At the very least, when buying a new stock, you will want to learn about their management group, their upcoming corporate objectives, and even analyze the industry the company operates in. This all takes time and this time is a cost of investing that most people overlook however if you ask me it shouldn’t be.

Now, let me share with you an example of how this cost factors into your investing returns so that you can see the true cost of the investments you’re making.

Let’s say that last year you bought $5,000 worth of stock in Company X. Company X had a good year and as such you realized a 10% return on your investment which in simpler terms means you would have received a $500 gain. Seems pretty good right? Well, it depends how you look at it. If you bought the stock sight unseen, which most people do,then yes that seems like a nice return for the minimal effort involved. However, this really isn’t investing but more gambling and in this case your return was more likely based on luck than it was proper due diligence and strategy.

Let’s say instead that you took Warren Buffett’s advice and actually took the time to do your proper due diligence before buying into Company X. When all is said and done, you spent 10 hours researching the stock before its purchase to give yourself the best chance possible of buying a winner. When this time is factored in, you have now invested 10 hours of your time and $5,000 of your hard earned money to earn that $500 return.

Now, keep in mind that you, yes you, are a valuable asset on the open market and can command a whopping $50 an hour for your time. If we consider the fact that you spent 10 hours researching and analyzing Company X before buying it, this means that you spent an equivalent of $500 of your time doing your due diligence. And how much did that time and financial investment yield? $500. Therefore, in effect, you spent $500 of your time and parted with $5,000 in accessible cash to make $500. Does that make sense to you?

Now, I’m not ignorant to the fact that if you hold that stock for longer periods of time than just one year then this initial time cost is smoothed over your holding period. But the main takeaway here is that there are hidden costs of single stock investing that most people are unaware of which do impact your real return.

So now you may be wondering if I am going to be investing at all in 2022 given this often overlooked cost of investing I am bringing to light and the answer is of course I will be investing in 2022! Investing is still a cornerstone of wealth creation but it must be done in a way that allows you to not only have your money work for you but also offers you the ability to use your valuable time in the most financially beneficial ways possible.

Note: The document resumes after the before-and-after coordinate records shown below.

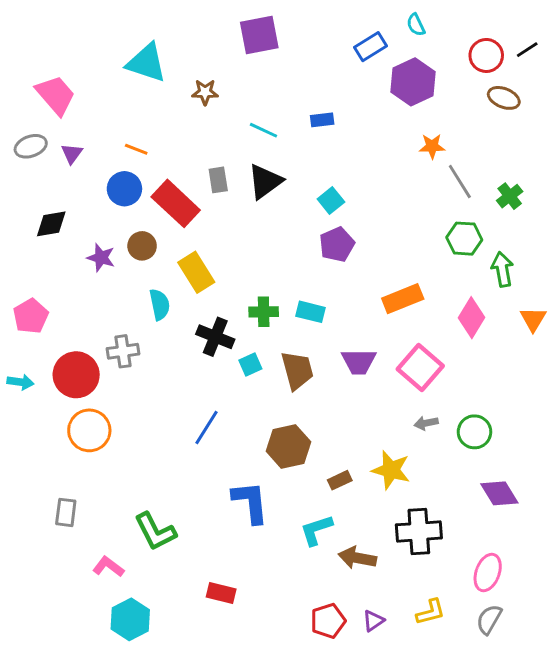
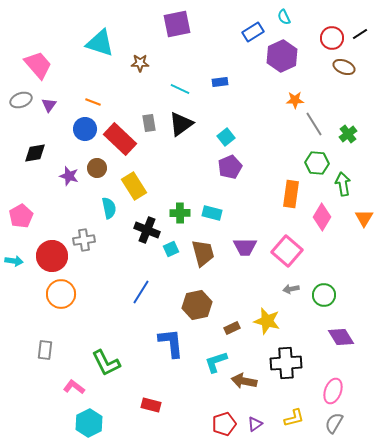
orange rectangle: (403, 299) -> (291, 194), moved, turned -60

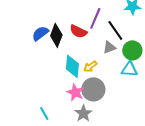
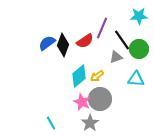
red semicircle: (78, 31) -> (85, 41), turned -60
green circle: (132, 50) -> (139, 49), moved
cyan diamond: (72, 66) -> (79, 76), turned 45

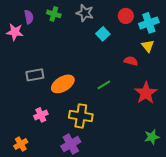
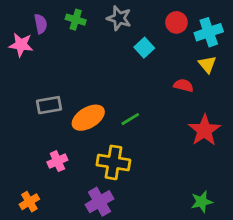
green line: (104, 85) -> (130, 119), moved
green star: (152, 137) -> (202, 202), moved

In my own life, I am fortunate enough to command a decent sum of money for my time. Between my job, my freelance work and my time spent on a YouTube channel that earns me into the six-figures a year, the cost of my time is constantly on the rise. As such, spending exorbitant amounts of time researching new stocks for me is rather inefficient.

This is why for the last few years I have adopted an entirely passive investing approach. Nowadays, all I do is identify which funds I want to invest in at the start of the year, which are usually low-cost ETFs, and then I set up an automatic weekly contribution into those funds. This means that I don’t spend any time during the year investing. The only thing I need to do is ensure that there’s money in my account to facilitate the purchases every week and I’m set! Not to mention, given that I am investing for the long-term, I also avoid wasting time constantly checking the market for its most recent updates which is an activity that goes hand in hand with most single stock investors’ gameplan.

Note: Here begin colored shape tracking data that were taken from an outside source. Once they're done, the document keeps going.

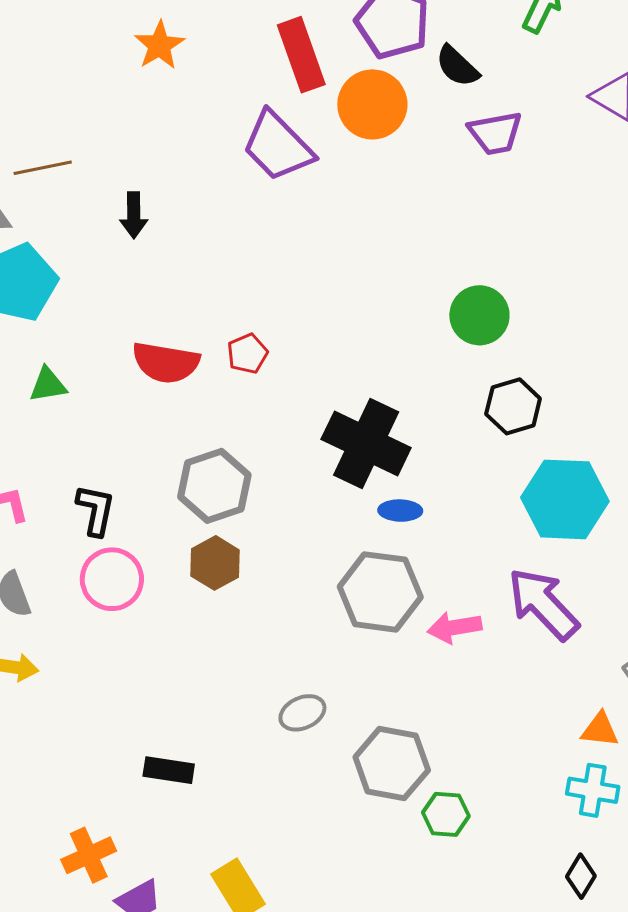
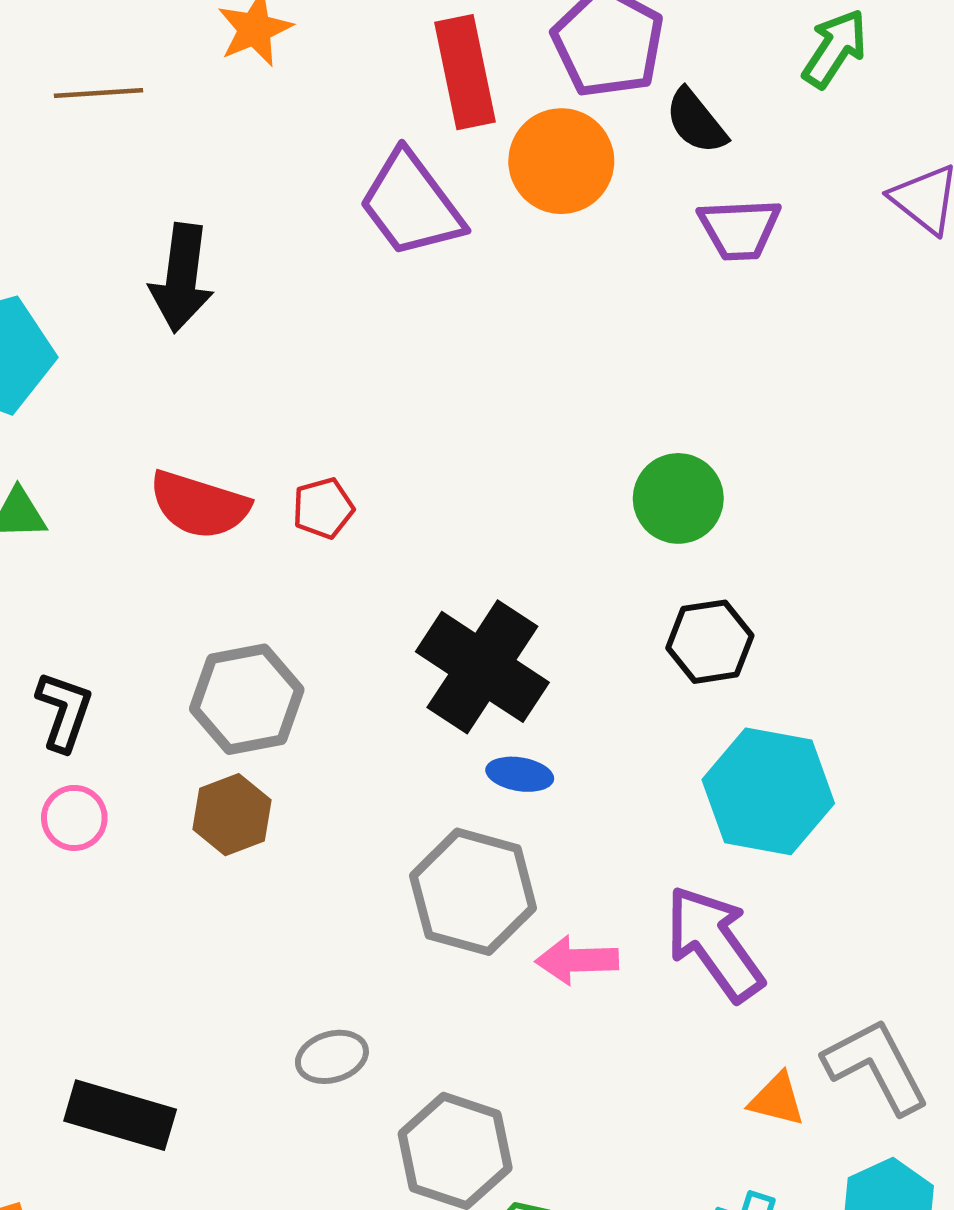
brown line: (43, 168) -> (99, 93), moved
black arrow: (134, 215) -> (182, 278), size x1.5
pink circle: (112, 579) -> (74, 818), size x0.7
orange triangle: (600, 730) -> (777, 1099), moved
black rectangle: (169, 770) -> (120, 1115), size x1.4

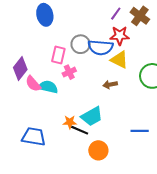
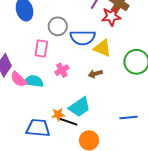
red star: (120, 36) -> (111, 16), moved
gray circle: (81, 44) -> (58, 26), moved
pink cross: (69, 72) -> (62, 70), moved
blue trapezoid: (34, 137) -> (38, 128), moved

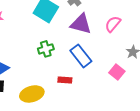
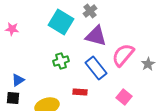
pink semicircle: (113, 24) -> (123, 55), moved, size x1.4
pink square: (117, 72) -> (124, 97), moved

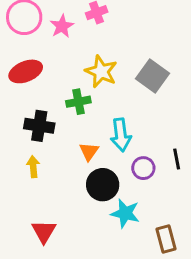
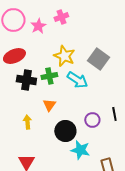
black cross: (39, 126) -> (26, 80), moved
cyan arrow: (121, 135) -> (77, 80), moved, turned -50
orange triangle: (89, 151) -> (49, 105), moved
yellow arrow: (33, 167) -> (27, 122), moved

Now, am I saying that you shouldn’t buy individual stocks in 2022? Not at all. If you are buying to hold or are investing large sums of money then this time cost will be rather negligible and if all goes well then you should still end up in the black when all is said and done. However, for me personally, the cost trade off of doing proper due diligence to buy individual company stock isn’t greater than the returns I can get buying reliable ETFs and as such I prefer diverting my limited time elsewhere. Therefore, in 2022, no I will not be spending money on individual stocks!